Ero lì per lavoro. E ho visto tutto. Ho visto le bare che sono arrivate una  ad una e hanno preso il loro posto ordinatamente davanti all’altare. Le ho viste  ascoltare l’omelia, la preghiera del marinaio e andarsene via in spalla tra i  cappelli bianchi dei marinai, caracollanti tra le colonne alte della cattedrale,  avvolte nel tricolore, una mandria disgraziata e tragica abbracciata da una  folla commossa e ferita.

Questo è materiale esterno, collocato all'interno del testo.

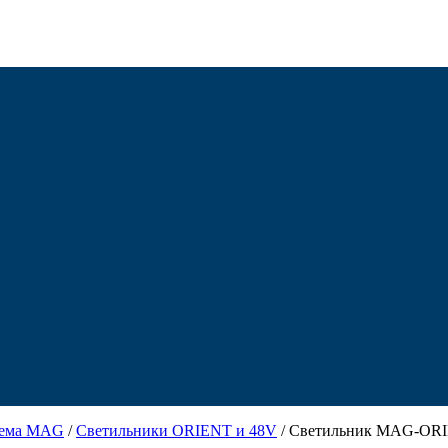
тема MAG
/
Светильники ORIENT и 48V
/ Светильник MAG-ORI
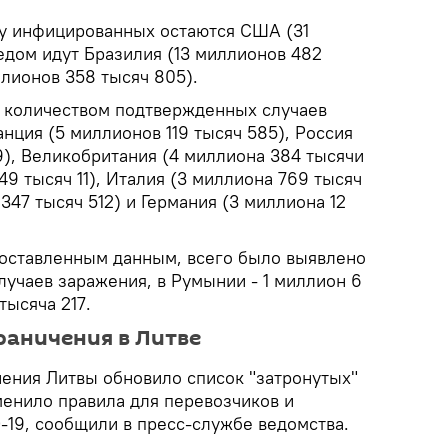
лу инфицированных остаются США (31
ледом идут Бразилия (13 миллионов 482
ллионов 358 тысяч 805).
м количеством подтвержденных случаев
нция (5 миллионов 119 тысяч 585), Россия
9), Великобритания (4 миллиона 384 тысячи
49 тысяч 11), Италия (3 миллиона 769 тысяч
347 тысяч 512) и Германия (3 миллиона 12
доставленным данным, всего было выявлено
лучаев заражения, в Румынии - 1 миллион 6
тысяча 217.
раничения в Литве
ения Литвы обновило список "затронутых"
менило правила для перевозчиков и
-19, сообщили в пресс-службе ведомства.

E, a proposito di ferite, ho visto due volti. Un padre in prima fila con un  viso porpora e un pizzo bianco e uno strazio non commensurabile. E però dritto,  e però composto, e però disperato. E poi ho visto poco dietro una maschera  impassibile, di pietra, immota come un mare trasformato in pozzanghera dal  dolore. Un fratello, forse. E piantati in quella impassibilità due occhi rossi,  pieni di lacrime che non sgorgano. Occhi di animale  braccato.

Ecco, io non sono di Genova. Ci abito da una quindicina d’anni e oggi  questa città e la sua gente mi sono apparse per come sono: essenziali,  appassionate e dignitose. Come penso si dovrebbe essere in questo mondo. Genova  è un bel posto dove vivere.